Mit dem Denken vom Ereignis und der Entscheidung sowie von einem radikal subjektiven Akt her tritt zudem eine wichtige Differenz ein, mit der sich die existenziale Haltung zum Abschluss noch einmal deutlich machen lässt, nämlich die Differenz zwischen der Politik und dem Politischen. Die Differenz wird im Buch gleich zu Anfang betont und vor allem am Ende ausgeführt. Demnach ist Politik das, was die demokratischen Parteien, aber auch ihre linken Kritiker und Gegner betreiben. Politik ist auf die oben genannte Analyse und Repräsentation des Bestehenden angewiesen, auf die Interpretation der aktuellen Interessen- und Kräfteverhältnisse, auf bestimmte Schlüsse daraus und führt in konstruktive Kritik, verlangt Organisierung und endet schließlich im „Milieu“, in der „Vollversammlung“ und in der „Anästhesie“, wie es im Buch heißt. Die Frage nach dem Politischen dagegen delegitimiert und dekonstruiert alle Gestalten, die als Repräsentation auftreten und sich etwa durch die Repräsentation Gottes oder der Arbeit, der Nation oder des Volkes oder auch der Vernunft begründen wollen. Dieser Bruch mit allen Versuchen, Politik positiv zu begründen und sie auf einen letzten Grund zurückzuführen oder daraus abzuleiten, eröffnet die Frage nach dem Politischen, d.h. nach der unmittelbaren, nicht mehr repräsentativ vermittelten Verbindung oder besser Vereinigung zwischen dem Denken und Handeln des Einzelnen und dem Eintritt des Universellen, zwischen gesellschaftlicher Praxis und Kommunismus, mithin nach der Kraft eines Ereignisses, nach der Freiheit der Entscheidung, nach dem ebenso öffentlichen wie unverfügbaren Charakter der Sprache.

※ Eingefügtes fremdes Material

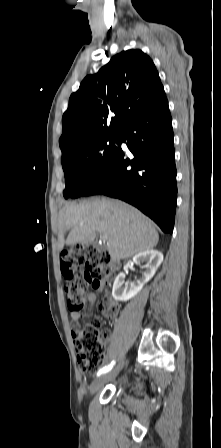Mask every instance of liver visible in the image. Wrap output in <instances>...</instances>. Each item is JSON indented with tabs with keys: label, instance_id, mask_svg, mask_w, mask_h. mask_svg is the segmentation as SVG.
Instances as JSON below:
<instances>
[{
	"label": "liver",
	"instance_id": "1",
	"mask_svg": "<svg viewBox=\"0 0 221 448\" xmlns=\"http://www.w3.org/2000/svg\"><path fill=\"white\" fill-rule=\"evenodd\" d=\"M59 250L65 245L88 244L97 233L112 260H122L154 248L159 235L152 222L136 208L119 200L93 199L66 205L59 213ZM71 227L66 239L64 232Z\"/></svg>",
	"mask_w": 221,
	"mask_h": 448
}]
</instances>
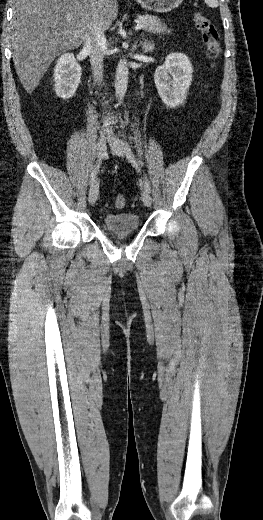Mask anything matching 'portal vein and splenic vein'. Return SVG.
<instances>
[{
	"label": "portal vein and splenic vein",
	"instance_id": "portal-vein-and-splenic-vein-1",
	"mask_svg": "<svg viewBox=\"0 0 263 520\" xmlns=\"http://www.w3.org/2000/svg\"><path fill=\"white\" fill-rule=\"evenodd\" d=\"M66 18H67L68 20H71V16H70V15H67ZM142 26H143L142 23H141V22H138V23L136 24V26H135V30H139V29H141Z\"/></svg>",
	"mask_w": 263,
	"mask_h": 520
}]
</instances>
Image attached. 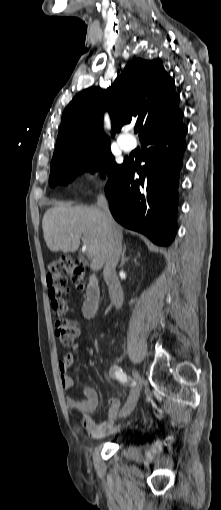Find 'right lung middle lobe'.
Wrapping results in <instances>:
<instances>
[{
    "mask_svg": "<svg viewBox=\"0 0 221 510\" xmlns=\"http://www.w3.org/2000/svg\"><path fill=\"white\" fill-rule=\"evenodd\" d=\"M122 165V164H121ZM114 161L109 144L77 148L51 161L49 184H67L84 171L107 172L108 181L112 180L121 168Z\"/></svg>",
    "mask_w": 221,
    "mask_h": 510,
    "instance_id": "1",
    "label": "right lung middle lobe"
}]
</instances>
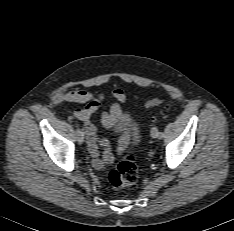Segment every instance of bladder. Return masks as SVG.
I'll use <instances>...</instances> for the list:
<instances>
[{"label": "bladder", "mask_w": 234, "mask_h": 231, "mask_svg": "<svg viewBox=\"0 0 234 231\" xmlns=\"http://www.w3.org/2000/svg\"><path fill=\"white\" fill-rule=\"evenodd\" d=\"M128 122H129V125H130V131H131V141H133L134 143H137L138 142V128L135 124V122L133 121L132 118H128Z\"/></svg>", "instance_id": "bladder-1"}]
</instances>
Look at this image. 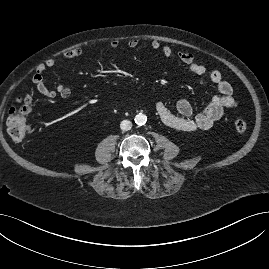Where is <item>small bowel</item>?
<instances>
[{
  "label": "small bowel",
  "mask_w": 269,
  "mask_h": 269,
  "mask_svg": "<svg viewBox=\"0 0 269 269\" xmlns=\"http://www.w3.org/2000/svg\"><path fill=\"white\" fill-rule=\"evenodd\" d=\"M118 40H112L110 47L113 49L119 48ZM127 46L130 49H136L139 46V41L132 38L128 41ZM154 50L161 51L166 58L176 56V58L184 64L188 70L196 76H204L207 74V68L197 63L195 57L190 52H178L174 54L173 49L169 45H163L158 40H153L150 44ZM81 48H73L63 54L65 59H72L82 55ZM56 65L54 59H49L45 63L37 66L32 77V82L37 90L44 97L52 99L57 96L61 98H69L71 90L62 84L55 88H50L45 84L44 73L47 69L53 68ZM211 82L216 86L218 94L215 95L206 105L204 110L196 115H193V110L190 102L187 99H180L176 103V113L163 103L158 102L155 106V111L160 120L167 126L180 131L193 132L204 131L210 129L218 120L222 118L226 109H233L238 106L237 100L233 96L232 85L223 79V75L218 70H213L209 74Z\"/></svg>",
  "instance_id": "c3829d8e"
}]
</instances>
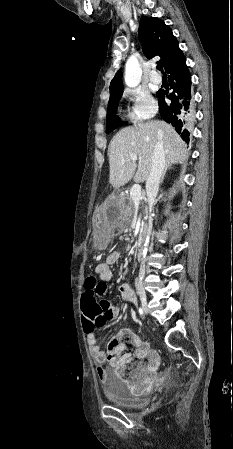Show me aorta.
<instances>
[{"mask_svg": "<svg viewBox=\"0 0 233 449\" xmlns=\"http://www.w3.org/2000/svg\"><path fill=\"white\" fill-rule=\"evenodd\" d=\"M142 77V70L135 56H131L125 65V83L129 87L139 85Z\"/></svg>", "mask_w": 233, "mask_h": 449, "instance_id": "obj_1", "label": "aorta"}]
</instances>
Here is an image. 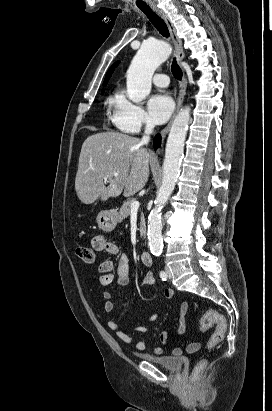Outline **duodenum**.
Listing matches in <instances>:
<instances>
[{"label": "duodenum", "mask_w": 272, "mask_h": 411, "mask_svg": "<svg viewBox=\"0 0 272 411\" xmlns=\"http://www.w3.org/2000/svg\"><path fill=\"white\" fill-rule=\"evenodd\" d=\"M141 260L145 265H152L153 264V257L151 253L147 250L141 252Z\"/></svg>", "instance_id": "410a0bca"}]
</instances>
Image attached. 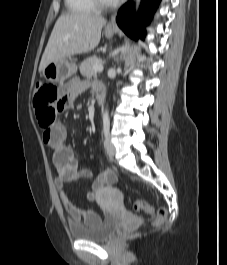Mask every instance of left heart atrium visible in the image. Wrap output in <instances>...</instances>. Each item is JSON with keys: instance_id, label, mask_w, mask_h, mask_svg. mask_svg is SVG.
Wrapping results in <instances>:
<instances>
[{"instance_id": "1", "label": "left heart atrium", "mask_w": 227, "mask_h": 265, "mask_svg": "<svg viewBox=\"0 0 227 265\" xmlns=\"http://www.w3.org/2000/svg\"><path fill=\"white\" fill-rule=\"evenodd\" d=\"M109 1H111V2H117V1H119V0H109Z\"/></svg>"}]
</instances>
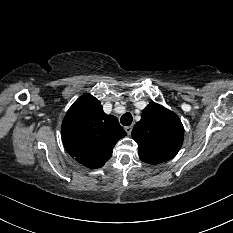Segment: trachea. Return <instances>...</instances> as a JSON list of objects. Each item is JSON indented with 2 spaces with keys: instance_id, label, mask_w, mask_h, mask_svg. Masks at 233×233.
<instances>
[{
  "instance_id": "trachea-1",
  "label": "trachea",
  "mask_w": 233,
  "mask_h": 233,
  "mask_svg": "<svg viewBox=\"0 0 233 233\" xmlns=\"http://www.w3.org/2000/svg\"><path fill=\"white\" fill-rule=\"evenodd\" d=\"M132 121L133 117L132 114L129 112L125 113L120 119L121 124L124 126H129L132 123Z\"/></svg>"
}]
</instances>
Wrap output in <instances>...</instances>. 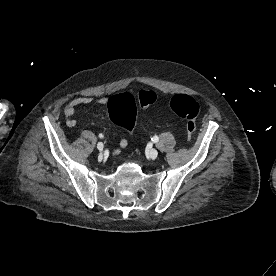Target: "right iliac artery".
I'll return each mask as SVG.
<instances>
[{"mask_svg": "<svg viewBox=\"0 0 276 276\" xmlns=\"http://www.w3.org/2000/svg\"><path fill=\"white\" fill-rule=\"evenodd\" d=\"M99 137H100V138H103L104 136H103L102 134H99Z\"/></svg>", "mask_w": 276, "mask_h": 276, "instance_id": "right-iliac-artery-1", "label": "right iliac artery"}]
</instances>
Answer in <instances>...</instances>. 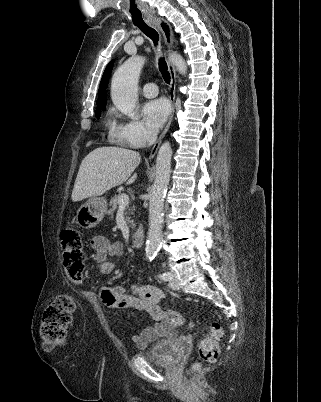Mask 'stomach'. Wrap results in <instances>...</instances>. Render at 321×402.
I'll list each match as a JSON object with an SVG mask.
<instances>
[{"mask_svg":"<svg viewBox=\"0 0 321 402\" xmlns=\"http://www.w3.org/2000/svg\"><path fill=\"white\" fill-rule=\"evenodd\" d=\"M107 212V200L101 196L90 197L82 204L76 213V223L82 228H92L98 225Z\"/></svg>","mask_w":321,"mask_h":402,"instance_id":"0dacf381","label":"stomach"}]
</instances>
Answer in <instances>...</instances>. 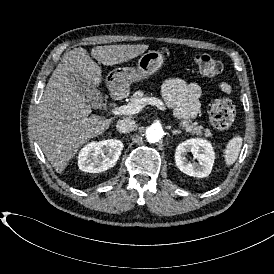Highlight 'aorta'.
I'll use <instances>...</instances> for the list:
<instances>
[{
  "instance_id": "obj_1",
  "label": "aorta",
  "mask_w": 274,
  "mask_h": 274,
  "mask_svg": "<svg viewBox=\"0 0 274 274\" xmlns=\"http://www.w3.org/2000/svg\"><path fill=\"white\" fill-rule=\"evenodd\" d=\"M164 135V131L160 124H152L146 130V138L149 143L158 142Z\"/></svg>"
}]
</instances>
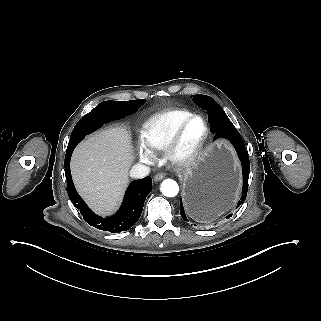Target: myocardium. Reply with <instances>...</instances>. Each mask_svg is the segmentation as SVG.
Masks as SVG:
<instances>
[{
    "mask_svg": "<svg viewBox=\"0 0 321 321\" xmlns=\"http://www.w3.org/2000/svg\"><path fill=\"white\" fill-rule=\"evenodd\" d=\"M195 119L203 123V134L197 144L189 149L184 150L181 147V136L184 129ZM209 137V126L205 118L201 115L193 114L181 121L174 129L166 147L165 157L167 161L176 166H187L194 162L202 153Z\"/></svg>",
    "mask_w": 321,
    "mask_h": 321,
    "instance_id": "myocardium-1",
    "label": "myocardium"
}]
</instances>
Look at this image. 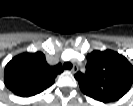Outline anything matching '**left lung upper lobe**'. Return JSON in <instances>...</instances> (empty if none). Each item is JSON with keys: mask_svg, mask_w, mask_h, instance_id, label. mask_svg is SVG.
<instances>
[{"mask_svg": "<svg viewBox=\"0 0 133 106\" xmlns=\"http://www.w3.org/2000/svg\"><path fill=\"white\" fill-rule=\"evenodd\" d=\"M74 77L84 94L106 103L120 99L129 91L133 66L117 52L95 50L87 55L86 72H77Z\"/></svg>", "mask_w": 133, "mask_h": 106, "instance_id": "left-lung-upper-lobe-1", "label": "left lung upper lobe"}]
</instances>
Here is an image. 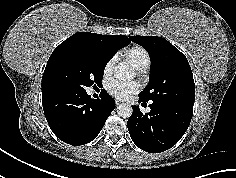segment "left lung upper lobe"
I'll use <instances>...</instances> for the list:
<instances>
[{"instance_id": "5c2ea615", "label": "left lung upper lobe", "mask_w": 236, "mask_h": 178, "mask_svg": "<svg viewBox=\"0 0 236 178\" xmlns=\"http://www.w3.org/2000/svg\"><path fill=\"white\" fill-rule=\"evenodd\" d=\"M150 55L149 84L139 94L141 100L193 107L195 84L185 55L166 39L157 36H129Z\"/></svg>"}]
</instances>
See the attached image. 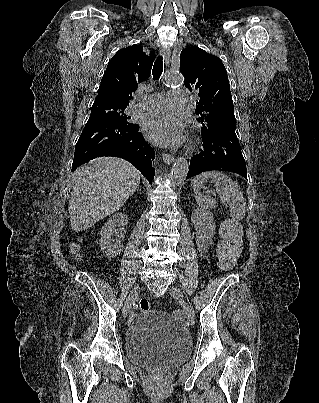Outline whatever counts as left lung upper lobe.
Returning <instances> with one entry per match:
<instances>
[{
    "label": "left lung upper lobe",
    "instance_id": "obj_1",
    "mask_svg": "<svg viewBox=\"0 0 319 403\" xmlns=\"http://www.w3.org/2000/svg\"><path fill=\"white\" fill-rule=\"evenodd\" d=\"M180 65L185 86L200 97L195 113L197 121L202 124L201 133L235 124L227 71L220 58L199 47H188L180 54Z\"/></svg>",
    "mask_w": 319,
    "mask_h": 403
}]
</instances>
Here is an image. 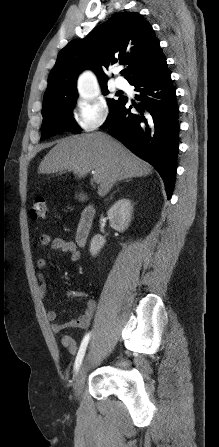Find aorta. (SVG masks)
Listing matches in <instances>:
<instances>
[{"label":"aorta","mask_w":219,"mask_h":447,"mask_svg":"<svg viewBox=\"0 0 219 447\" xmlns=\"http://www.w3.org/2000/svg\"><path fill=\"white\" fill-rule=\"evenodd\" d=\"M78 89L83 100L93 101L98 96L94 78L90 72H85L80 76Z\"/></svg>","instance_id":"obj_1"}]
</instances>
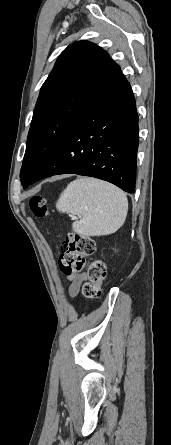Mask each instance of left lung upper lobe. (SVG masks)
Here are the masks:
<instances>
[{
	"mask_svg": "<svg viewBox=\"0 0 171 445\" xmlns=\"http://www.w3.org/2000/svg\"><path fill=\"white\" fill-rule=\"evenodd\" d=\"M126 81L120 67L94 43L69 45L41 87L20 171L21 183L36 174L93 105Z\"/></svg>",
	"mask_w": 171,
	"mask_h": 445,
	"instance_id": "1",
	"label": "left lung upper lobe"
}]
</instances>
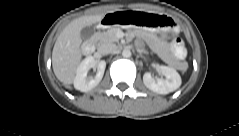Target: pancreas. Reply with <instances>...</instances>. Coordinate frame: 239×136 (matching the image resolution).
Masks as SVG:
<instances>
[{"label":"pancreas","instance_id":"cf45deb5","mask_svg":"<svg viewBox=\"0 0 239 136\" xmlns=\"http://www.w3.org/2000/svg\"><path fill=\"white\" fill-rule=\"evenodd\" d=\"M119 31H121L119 27H111L105 32L97 33L96 37L100 43L118 42L119 38L117 37V33Z\"/></svg>","mask_w":239,"mask_h":136}]
</instances>
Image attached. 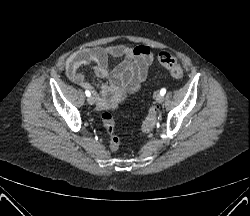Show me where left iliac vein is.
<instances>
[{"instance_id":"obj_1","label":"left iliac vein","mask_w":250,"mask_h":216,"mask_svg":"<svg viewBox=\"0 0 250 216\" xmlns=\"http://www.w3.org/2000/svg\"><path fill=\"white\" fill-rule=\"evenodd\" d=\"M156 101H157L158 103H162V102L164 101V96L161 95V94H157V95H156Z\"/></svg>"}]
</instances>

Die existenziale Haltung, die im „Kommenden Aufstand“ eingenommen wird, gründet in dieser Frage.
(1) Damit ist hier vor allem der weltanschauliche Marxismus der Sozialdemokratie der ersten Stunde, des Marxismus-Leninismus, der II. Internationale sowie der realsozialistischen Staaten gemeint. Es geht also nur um denjenigen Marxismus, der hegemonial und wirkungsmächtig wurde, zumindest insofern, als er die hier beschriebene Abkehr hervorgerufen hat.